* Activity: Show, from the records below, all lines that contain the word "Jasa".

* Provided entries:
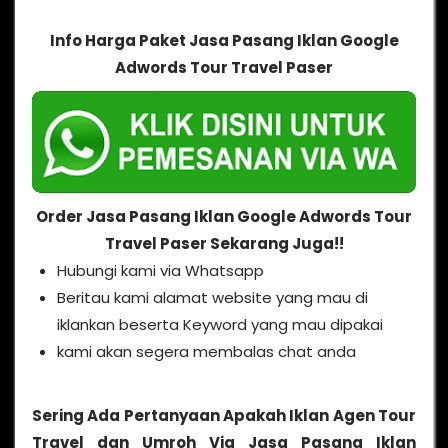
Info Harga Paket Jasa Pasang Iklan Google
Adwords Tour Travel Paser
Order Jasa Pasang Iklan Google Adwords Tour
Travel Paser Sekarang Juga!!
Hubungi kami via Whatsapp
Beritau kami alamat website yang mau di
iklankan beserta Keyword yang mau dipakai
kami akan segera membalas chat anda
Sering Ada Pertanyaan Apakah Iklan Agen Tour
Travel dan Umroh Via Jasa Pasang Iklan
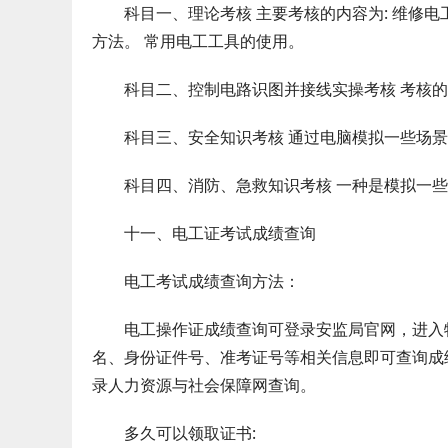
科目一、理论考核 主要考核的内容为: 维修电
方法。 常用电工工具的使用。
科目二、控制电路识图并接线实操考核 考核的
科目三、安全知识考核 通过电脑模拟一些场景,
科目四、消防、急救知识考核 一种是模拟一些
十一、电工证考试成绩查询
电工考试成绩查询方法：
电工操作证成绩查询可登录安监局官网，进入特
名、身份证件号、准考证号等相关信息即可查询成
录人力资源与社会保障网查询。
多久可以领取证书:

==

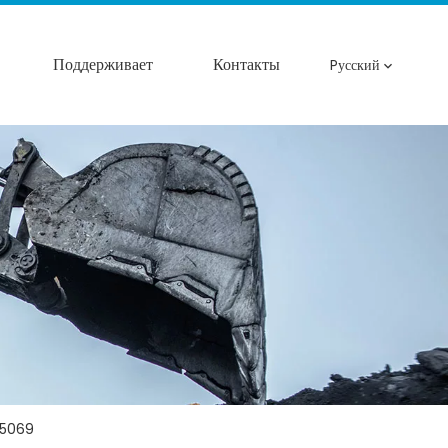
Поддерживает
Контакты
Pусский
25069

--

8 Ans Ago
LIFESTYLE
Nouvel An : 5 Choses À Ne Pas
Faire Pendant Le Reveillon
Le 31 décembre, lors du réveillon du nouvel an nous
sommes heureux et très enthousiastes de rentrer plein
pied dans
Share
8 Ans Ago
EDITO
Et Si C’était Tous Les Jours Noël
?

* Reply to the task:
Info Harga Paket Jasa Pasang Iklan Google
Order Jasa Pasang Iklan Google Adwords Tour
Travel dan Umroh Via Jasa Pasang Iklan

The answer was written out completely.